Xenon VMX units - what have we learned?

AlNom · Aug 13, 2007

Tap In said:
I think somewhere on here Fran and Joker have both mentioned VMX units and their distinct usefulness in 360 games but they are buried deep in threads. :smile:

It's a good thing we can search their posts and that they have relatively few.

Btw, BadTB25, this is probably the only official public IBM document surrounding Waternoose:

http://www-128.ibm.com/developerworks/power/library/pa-fpfxbox/

I'm sure you've read it or it may have been in the other thread, but it's a nice reminder (for myself at least).

bkilian · Aug 13, 2007

BadTB25 said:
Curiosity really and not just in the VMX specifically. You are right though, due to my limited knowledge, I was percieving them to be something more than they are.

I am also very interested on other parts of the X360 architechture such as Memexport, the EDRAM implementation and Xenos that has had comparatively less discussion on these boards.

You're forgetting the mysterious tesselation unit too. Has anyone used this? does it actually do anything useful for a game?

Crazyace · Aug 13, 2007

This is probally usefull as well

http://pc.watch.impress.co.jp/docs/2005/1028/kaigai06.pdf

Talks about 4 cycle permute, and 14 cycle dot product latency

http://pc.watch.impress.co.jp/docs/2005/1028/kaigai02.pdf

Has a pipeline diagram ( you need japanese fonts in Adobe reader )

Asher · Aug 14, 2007

flec04 said:
As for output the theoretical peak performance of an Intel 3GHZ P4 using SSE instructions is 6GFLOPS. This provides a ball park figure for the Xenons VMX units considering I was unable to uncover exact figures.

Sorry, this is nowhere close to the performance of VMX128. There are some fundamental differences between the two, for instance in the P4's SSE units, all instructions take at least two cycles vs one cycle in VMX128. That's a huge difference right there -- and there are many, many more.

flec04 said:
Each SPE on CELL is a dedicated high speed vector processor, they are not add-on units & they share no resources. They each have 256K of LS available bringing their combined total to 1.792MB (7X 256k).
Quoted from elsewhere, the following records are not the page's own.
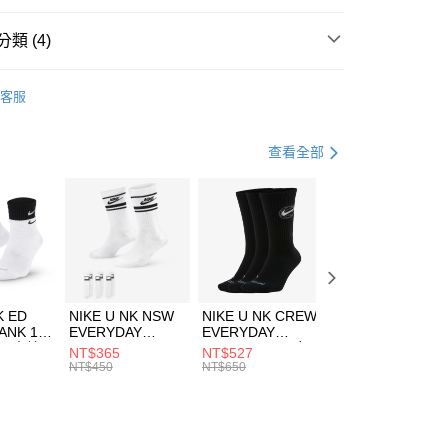
台灣）商業銀行
華泰商業銀行
業銀行
遠東國際商業銀行
類 (4)
業銀行
永豐商業銀行
享後付
業銀行
星展（台灣）商業銀行
A
全系列服飾
客服
際商業銀行
中國信託商業銀行
FTEE先享後付」】
年
下著
短褲
天信用卡公司
先享後付是「在收到商品之後才付款」的支付方式。 讓您購物簡單
心！
休閒戶外
服飾
查看全部
：不需註冊會員、不需綁卡、不需儲值。
：只要手機號碼，簡訊認證，即可結帳。
兒童/青少年｜鞋服6折起
(快速到店)
：先確認商品／服務後，再付款。
00，滿NT$1,500(含以上)免運費
EE先享後付」結帳流程】
方式選擇「AFTEE先享後付」後，將跳轉至「AFTEE先享後
頁面，進行簡訊認證並確認金額後，即可完成結帳。
00，滿NT$1,500(含以上)免運費
成立數日內，您將收到繳費通知簡訊。
費通知簡訊後14天內，點擊此簡訊中的連結，可透過四大超商
市自取
K ED
NIKE U NK NSW
NIKE U NK CREW
NIKE U NK
網路銀行／等多元方式進行付款，方視為交易完成。
ANK 1P
EVERYDAY
EVERYDAY
EVERYDAY LTW
00，滿NT$1,500(含以上)免運費
：結帳手續完成當下不需立刻繳費，但若您需要取消訂單，請聯
 男 中統
ESSENTIAL CR
BBALL 3PR 男女
ANKLE 3PR 男女
NT$365
NT$527
NT$365
的店家。未經商家同意取消之訂單仍視為有效，需透過AFTEE
8104
男女 短統襪
長統襪
踝襪 SX7677010
NT$450
NT$650
NT$450
繳納相關費用。
DX5089103
DA2123010
否成功請以「AFTEE先享後付 」之結帳頁面顯示為準，若有關於
功／繳費後需取消欲退款等相關疑問，請聯繫「AFTEE先享後
援中心」
https://netprotections.freshdesk.com/support/home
When you add marketing terms like "high speed", it essentially nullifies what you say afterwards. This board is not about regurgitating marketing, it's about understanding the true nature of the hardware.

flec04 said:
Each SPE achieves around 25GFLOPS, consider the fact that there are 6x SPEs & its no surprise MS ignore the SPEs when discussing the vector processing abilities of their 3x addon VMX units. For vector based computations the PS3 outdoes the 360 by an order of magnitude

Order of magnitude? Oh, please.

Yes, the SPUs are faster vector processors than Xenon. But not THAT much faster. A Xenon core can also be much, much faster than the SPUs, another point conveniently left out in your summary. Welcome to the world of different processors with different target applications. One is not inherently better than the other.

liolio · Aug 14, 2007

Those who have real interest can find a description of the xcpu here :
http://www-128.ibm.com/developerworks/power/library/pa-fpfxbox

Tap In · Aug 14, 2007

liolio said:
Those who have real interest can find a description of the xcpu here :
http://www-128.ibm.com/developerworks/power/library/pa-fpfxbox

thanks

While the term VMX is familiar to PowerPC users, the implementation on the Xbox 360 processor is a new design called VMX128 which was specially enhanced to accelerate 3D graphics and game physics.
The number of vector registers was increased from 32 to 128. All 128 registers are directly addressable, and the original 32 registers are mapped to the first 32 entries of 128-entry vector register file, and so are compatible with the original PowerPC ISA. We also added a number of new instructions. Instructions were added to calculate the dot-product of two vectors made from three or four floating point values. Data formatting instructions were added to help improve the processing of data that has been packed into memory to reduce the program size. These include: instructions for rotate and insert operations, pack/unpack instructions for handling Direct3DÂ® data types, and loads and stores for misaligned data. The VMX128 ISA is binary-compatible with a subset of VMX. A few vector floating point and vector integer instructions are no longer supported, and attempting to execute them will result in the system illegal instruction handler being invoked.

joker454 · Aug 14, 2007

Fafalada said:
10x more evil when they come with a latency that makes their advantage moot in cases where it's supposed to be most important (non loopy code).
There's nothing more evil then hw features that have more PR then practical value.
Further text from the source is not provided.